### Try it
Look through the lines below for the word "with", and copy every line that has it.

'''

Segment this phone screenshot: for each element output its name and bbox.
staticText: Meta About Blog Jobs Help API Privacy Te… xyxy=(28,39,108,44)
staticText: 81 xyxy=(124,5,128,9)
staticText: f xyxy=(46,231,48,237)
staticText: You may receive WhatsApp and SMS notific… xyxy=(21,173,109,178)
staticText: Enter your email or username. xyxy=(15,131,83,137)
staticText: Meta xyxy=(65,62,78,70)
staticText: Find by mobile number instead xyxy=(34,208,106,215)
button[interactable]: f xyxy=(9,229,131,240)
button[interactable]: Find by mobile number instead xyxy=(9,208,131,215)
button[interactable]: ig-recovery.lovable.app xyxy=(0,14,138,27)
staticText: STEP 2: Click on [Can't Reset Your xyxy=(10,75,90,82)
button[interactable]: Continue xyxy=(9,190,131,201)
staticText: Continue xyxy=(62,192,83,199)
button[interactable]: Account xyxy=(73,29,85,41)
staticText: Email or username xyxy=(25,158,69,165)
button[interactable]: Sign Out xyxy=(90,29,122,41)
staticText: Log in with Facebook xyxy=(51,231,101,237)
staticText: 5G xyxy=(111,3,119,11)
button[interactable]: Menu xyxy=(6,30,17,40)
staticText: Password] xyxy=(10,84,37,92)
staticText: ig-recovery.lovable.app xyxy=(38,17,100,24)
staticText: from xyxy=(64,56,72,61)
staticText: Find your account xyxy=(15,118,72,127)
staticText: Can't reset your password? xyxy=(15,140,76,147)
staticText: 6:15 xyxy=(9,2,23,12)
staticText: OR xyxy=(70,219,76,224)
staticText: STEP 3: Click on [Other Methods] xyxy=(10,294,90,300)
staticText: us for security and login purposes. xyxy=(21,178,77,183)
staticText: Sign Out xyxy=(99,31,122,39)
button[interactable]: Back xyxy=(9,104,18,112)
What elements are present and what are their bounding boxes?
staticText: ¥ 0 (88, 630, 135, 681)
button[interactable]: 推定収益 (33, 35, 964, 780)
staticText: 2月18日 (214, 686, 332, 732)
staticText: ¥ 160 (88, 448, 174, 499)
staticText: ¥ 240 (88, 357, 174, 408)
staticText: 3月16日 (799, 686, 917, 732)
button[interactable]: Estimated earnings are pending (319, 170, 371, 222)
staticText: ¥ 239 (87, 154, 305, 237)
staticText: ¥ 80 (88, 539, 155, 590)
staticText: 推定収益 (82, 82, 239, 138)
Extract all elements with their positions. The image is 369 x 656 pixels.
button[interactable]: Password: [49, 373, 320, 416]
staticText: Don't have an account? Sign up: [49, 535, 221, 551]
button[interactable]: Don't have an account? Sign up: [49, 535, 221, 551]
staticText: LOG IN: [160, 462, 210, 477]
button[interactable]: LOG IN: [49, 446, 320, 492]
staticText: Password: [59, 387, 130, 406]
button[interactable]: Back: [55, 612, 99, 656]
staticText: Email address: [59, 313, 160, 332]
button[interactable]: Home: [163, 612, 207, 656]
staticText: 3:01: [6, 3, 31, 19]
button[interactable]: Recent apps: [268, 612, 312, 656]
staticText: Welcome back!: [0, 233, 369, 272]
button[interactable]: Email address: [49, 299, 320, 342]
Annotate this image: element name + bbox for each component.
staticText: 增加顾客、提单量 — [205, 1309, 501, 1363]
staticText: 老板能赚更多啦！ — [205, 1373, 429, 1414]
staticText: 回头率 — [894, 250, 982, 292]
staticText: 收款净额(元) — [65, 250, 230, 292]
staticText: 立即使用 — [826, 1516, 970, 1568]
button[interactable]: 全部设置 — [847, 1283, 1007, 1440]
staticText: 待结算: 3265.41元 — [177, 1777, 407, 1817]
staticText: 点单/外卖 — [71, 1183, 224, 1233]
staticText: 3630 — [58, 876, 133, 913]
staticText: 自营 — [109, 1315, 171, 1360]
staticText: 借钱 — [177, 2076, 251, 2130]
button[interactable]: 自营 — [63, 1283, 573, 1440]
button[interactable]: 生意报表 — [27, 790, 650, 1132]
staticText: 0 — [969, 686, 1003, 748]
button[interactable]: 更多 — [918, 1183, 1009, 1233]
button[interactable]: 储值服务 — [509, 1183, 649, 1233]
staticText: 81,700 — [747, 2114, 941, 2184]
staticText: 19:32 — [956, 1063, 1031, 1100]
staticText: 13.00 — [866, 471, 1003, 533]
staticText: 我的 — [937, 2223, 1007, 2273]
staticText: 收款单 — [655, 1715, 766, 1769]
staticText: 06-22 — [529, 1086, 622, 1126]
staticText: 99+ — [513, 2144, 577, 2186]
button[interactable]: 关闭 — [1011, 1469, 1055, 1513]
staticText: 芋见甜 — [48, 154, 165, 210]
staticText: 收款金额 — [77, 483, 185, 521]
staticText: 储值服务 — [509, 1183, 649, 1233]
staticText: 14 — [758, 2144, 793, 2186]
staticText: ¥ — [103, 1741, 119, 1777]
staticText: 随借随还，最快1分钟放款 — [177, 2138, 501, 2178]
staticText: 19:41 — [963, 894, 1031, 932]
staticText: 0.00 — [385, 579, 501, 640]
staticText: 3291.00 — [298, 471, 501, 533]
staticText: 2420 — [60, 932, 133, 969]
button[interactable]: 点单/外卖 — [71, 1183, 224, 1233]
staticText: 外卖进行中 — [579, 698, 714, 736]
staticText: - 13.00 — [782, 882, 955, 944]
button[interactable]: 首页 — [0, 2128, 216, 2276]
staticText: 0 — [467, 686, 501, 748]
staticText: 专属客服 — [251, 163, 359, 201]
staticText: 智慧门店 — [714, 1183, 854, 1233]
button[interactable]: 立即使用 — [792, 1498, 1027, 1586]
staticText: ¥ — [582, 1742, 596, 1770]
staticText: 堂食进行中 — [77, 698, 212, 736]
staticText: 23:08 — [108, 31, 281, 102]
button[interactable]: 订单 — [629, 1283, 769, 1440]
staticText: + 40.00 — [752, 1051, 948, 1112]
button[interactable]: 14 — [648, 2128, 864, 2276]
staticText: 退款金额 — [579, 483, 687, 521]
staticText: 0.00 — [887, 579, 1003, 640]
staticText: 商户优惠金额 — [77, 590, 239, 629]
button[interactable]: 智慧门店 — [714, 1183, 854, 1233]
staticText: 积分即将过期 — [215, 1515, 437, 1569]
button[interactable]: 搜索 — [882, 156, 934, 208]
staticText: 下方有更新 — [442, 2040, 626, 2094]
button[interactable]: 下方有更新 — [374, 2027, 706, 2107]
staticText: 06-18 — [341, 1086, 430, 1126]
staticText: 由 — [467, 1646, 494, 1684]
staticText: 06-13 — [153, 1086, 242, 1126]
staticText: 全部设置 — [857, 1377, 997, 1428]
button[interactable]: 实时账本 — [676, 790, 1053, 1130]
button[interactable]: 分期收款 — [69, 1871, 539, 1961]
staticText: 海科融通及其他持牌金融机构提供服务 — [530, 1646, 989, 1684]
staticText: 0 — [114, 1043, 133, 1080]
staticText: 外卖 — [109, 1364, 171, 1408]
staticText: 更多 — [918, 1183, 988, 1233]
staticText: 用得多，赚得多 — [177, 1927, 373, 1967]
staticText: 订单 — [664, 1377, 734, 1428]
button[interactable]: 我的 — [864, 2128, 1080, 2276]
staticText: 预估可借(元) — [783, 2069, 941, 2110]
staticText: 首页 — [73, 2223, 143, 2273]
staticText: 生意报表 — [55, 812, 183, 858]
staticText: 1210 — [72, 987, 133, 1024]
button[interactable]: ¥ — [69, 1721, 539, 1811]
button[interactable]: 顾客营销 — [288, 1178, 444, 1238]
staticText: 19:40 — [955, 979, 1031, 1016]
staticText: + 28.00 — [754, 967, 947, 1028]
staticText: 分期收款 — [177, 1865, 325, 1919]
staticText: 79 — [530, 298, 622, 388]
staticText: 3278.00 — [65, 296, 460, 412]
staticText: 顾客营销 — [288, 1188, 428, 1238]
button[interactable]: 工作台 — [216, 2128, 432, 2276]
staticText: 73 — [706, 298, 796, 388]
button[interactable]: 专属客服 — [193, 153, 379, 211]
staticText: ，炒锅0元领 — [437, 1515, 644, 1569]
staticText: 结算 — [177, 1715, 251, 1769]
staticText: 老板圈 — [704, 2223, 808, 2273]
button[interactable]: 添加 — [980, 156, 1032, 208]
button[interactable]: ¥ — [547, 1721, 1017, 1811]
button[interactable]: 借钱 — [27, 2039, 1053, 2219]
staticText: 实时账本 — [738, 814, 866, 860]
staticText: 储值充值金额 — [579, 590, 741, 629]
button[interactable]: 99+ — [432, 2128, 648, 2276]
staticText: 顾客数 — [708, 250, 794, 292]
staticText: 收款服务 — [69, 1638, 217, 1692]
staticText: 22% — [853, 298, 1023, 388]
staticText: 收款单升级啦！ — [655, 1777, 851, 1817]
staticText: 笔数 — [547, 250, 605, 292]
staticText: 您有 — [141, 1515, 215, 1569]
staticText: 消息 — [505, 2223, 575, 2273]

'''

### Answer box
staticText: Log in with Facebook xyxy=(51,231,101,237)
Extract all elements with their positions. The image is 369 x 656 pixels.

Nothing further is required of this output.